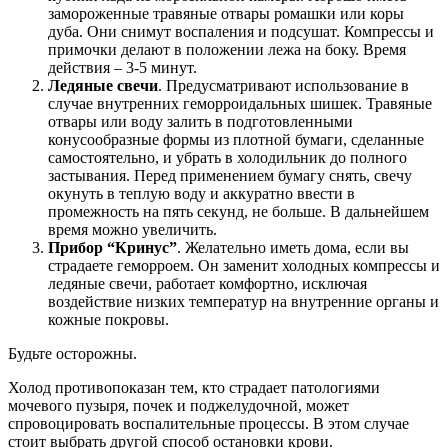
замороженные травяные отвары ромашки или коры
дуба. Они снимут воспаления и подсушат. Компрессы и
примочки делают в положении лежа на боку. Время
действия – 3-5 минут.
Ледяные свечи
. Предусматривают использование в
случае внутренних геморроидальных шишек. Травяные
отвары или воду залить в подготовленными
конусообразные формы из плотной бумаги, сделанные
самостоятельно, и убрать в холодильник до полного
застывания. Перед применением бумагу снять, свечу
окунуть в теплую воду и аккуратно ввести в
промежность на пять секунд, не больше. В дальнейшем
время можно увеличить.
Прибор “Кринус”
. Желательно иметь дома, если вы
страдаете геморроем. Он заменит холодных компрессы и
ледяные свечи, работает комфортно, исключая
воздействие низких температур на внутренние органы и
кожные покровы.
Будьте осторожны.
Холод противопоказан тем, кто страдает патологиями
мочевого пузыря, почек и поджелудочной, может
спровоцировать воспалительные процессы. В этом случае
стоит выбрать другой способ остановки крови.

» Task description: Find and copy each line of the data where "свечи" is present.

» Response to this task:
Ледяные свечи
ледяные свечи, работает комфортно, исключая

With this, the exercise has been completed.